Al Palazzo Reale la mostra in esposizione fino al 25 gennaio 2026
Totò. Antonio De Curtis.Principe. Eri gia’ morto quando io sono nata.
Ma non lo sapevo. Anzi non lo so ancora perché mica te ne sei mai andato da Napoli? No.
You never left. E che nessuno si lasci Ingannare dal bianco e nero dei suoi film. Un tempo passato che è presente continuo.
“Frame” mai sbiaditi anzi, più “colorati” che mai di gesti, smorfie e battute, le stesse che ogni napoletano conosce a memoria imitatandole, con spiccata ironia, nel quotidiano. No.
You never left, Principe, o dovrei scriverlo tutto intero il tuo nome? Antonio Ficas Flavio Angelo Ducas Comneno di Bisanzio De Curtis Gagliardi, di Giuseppe, Principe, Altezza Imperiale, Conte Palatino, Cavaliere del Sacro Romano Impero e Nobile.
No, tu sei semplicemente Totò, il nostro Totò!
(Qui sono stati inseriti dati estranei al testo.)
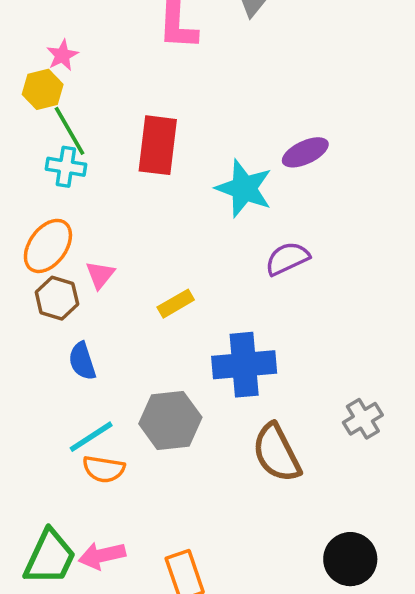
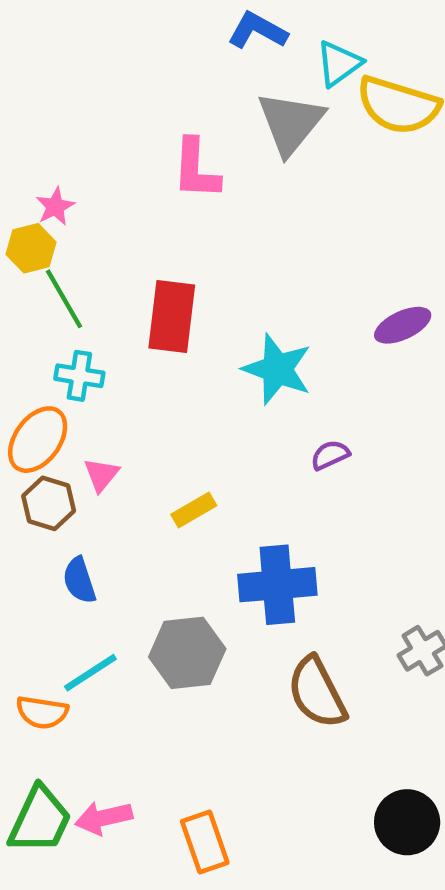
purple ellipse: (305, 152) -> (403, 325), moved
cyan cross: (66, 167) -> (79, 376), moved
purple semicircle: (287, 259) -> (330, 455), size x0.7
orange semicircle: (104, 469) -> (42, 712), moved

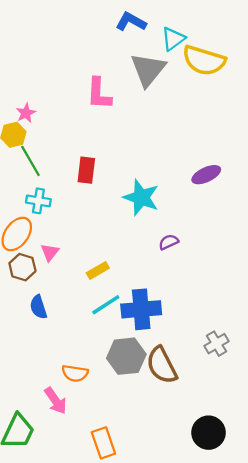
red rectangle: (172, 316) -> (86, 170), size x0.7
gray hexagon: (187, 653) -> (126, 356), moved
cyan line: (90, 673) -> (106, 305), moved
orange semicircle: (42, 712) -> (75, 373), moved
pink arrow: (104, 818) -> (56, 401), moved, turned -112

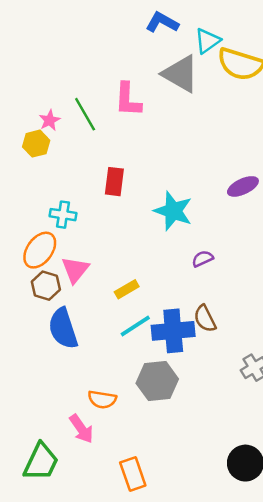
gray triangle: (148, 70) -> (181, 74), turned -39
green line: (30, 161) -> (85, 114), moved
pink triangle: (50, 252) -> (75, 270), size x1.4
blue semicircle: (38, 307) -> (63, 328), size x1.6
brown semicircle: (162, 365) -> (205, 319), moved, size x0.7

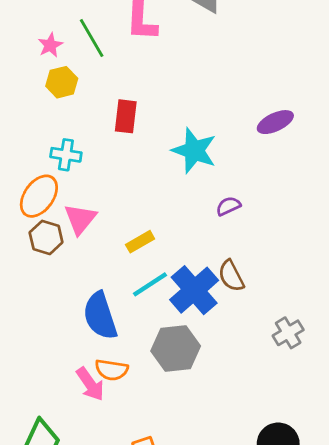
yellow hexagon: (36, 144) -> (62, 82), moved
blue semicircle: (63, 328) -> (100, 316), moved
blue cross: (173, 331) -> (194, 290), turned -36
pink arrow: (81, 429) -> (90, 384), moved

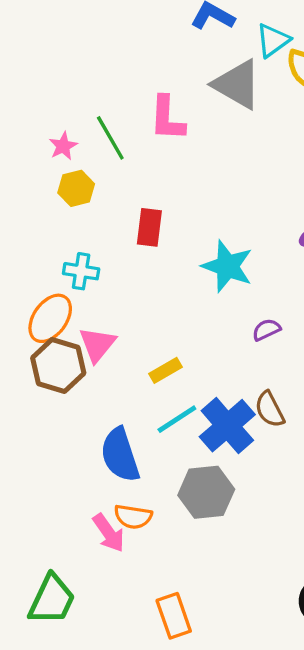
brown hexagon: (46, 237) -> (58, 365), size x1.4

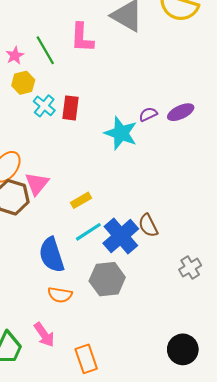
cyan cross: (81, 271) -> (44, 106), moved, turned 30
purple semicircle: (266, 330) -> (148, 114), moved
pink arrow: (109, 533) -> (44, 335), moved

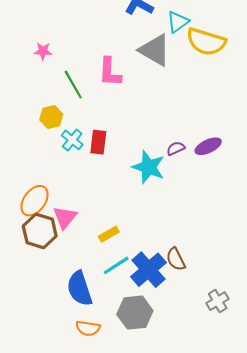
pink star: (15, 55) -> (43, 51), moved, turned 30

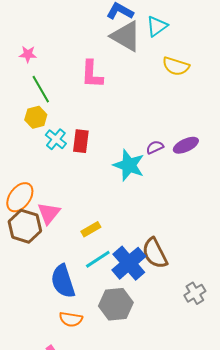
yellow semicircle: (206, 42) -> (176, 66), moved, size x0.7
gray triangle: (155, 50) -> (126, 36), moved
green line: (73, 85) -> (41, 89), moved
brown semicircle: (176, 259) -> (155, 253), size x1.4

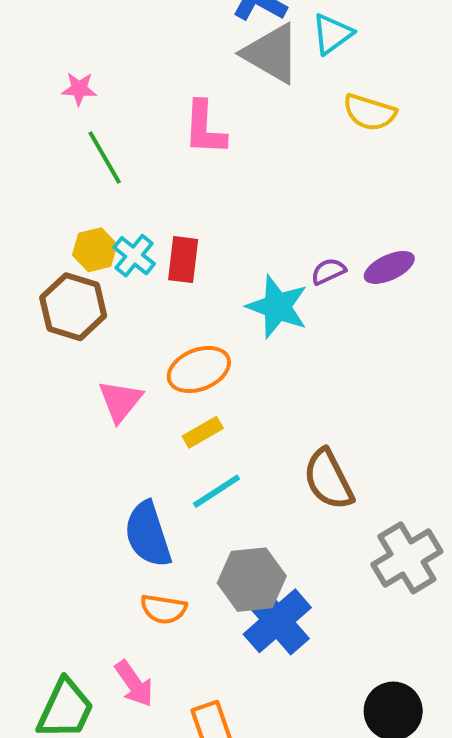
yellow hexagon: (36, 117) -> (95, 250), moved
orange ellipse: (20, 197) -> (199, 370), moved, turned 32
brown hexagon: (25, 226) -> (73, 307), moved
blue cross: (129, 263) -> (277, 621), moved
gray cross: (195, 293) -> (407, 558), size x1.6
“Nostro”, un possessivo plurale potenziato perché nato in un quartiere “nostro”, sovraffollato, difficile e (all’epoca) dimenticato e “in bianco e nero”: la Sanità.
E qui sei cresciuto, cullato dalla miseria e dalle privazioni. Privo di soldi, privo di abiti, privo di padre.
Figlio di NN, “due lettere” di “negazione” che hai portato con dolore nel tuo cuore fino a quando non sei stato riconosciuto De Curtis.
Ma quel bambino “privo”, cresciuto alla Sanità, è stato compagnia, forza e maestro di vita.
Proprio lui ti ha donato leggerezza, ironia. carisma e generosità.
Nel tuo amato quartiere, Totò, tornavi ogni 15/20 giorni per stare tra la quella gente (la tua!) che “sapeva darti il calore vero della vita”.
Del resto si sa, “luntano ‘a Napule nun se po’ stà”!
Oggi, la tua città, ancora si inchina e ti applaude. E’ un “pubblico” fedele che ti ammira e ancora si emoziona. E sei, Toto’ il più grande protagonista che Napoli ha voluto omaggiare, con grande rispetto e gratitudine, in queste celebrazioni per i suoi 2500 anni della sua storia!
Così, al Palazzo Reale di Napoli, è stata inaugurata, ad ottobre, una mostra piuttosto “originale”: pochi cimeli o abiti di scena ma tanti pannelli e foto che raccontano la storia personale, dell’artista e dell’uomo, e tante immagini di film capolavoro e reportage d’archivio in cui sei tu, Totò, che parli e la tua voce risveglia in ogni cuore sentimenti di allegria e commozione.
Un controsenso? No. “I napoletani sono bravissimi nel passare dal riso al pianto”. Lo hai detto tu!
Avevi ragione. Non solo poesie ma anche canzoni.
Attore, poeta, compositore. Eredità della tua città. “I napoletani cantano per ubbidire allo spirito di conservazione. Il napoletano se non canta muore quindi, per logica conseguenza, finché canta non muore. È una cosa seria”.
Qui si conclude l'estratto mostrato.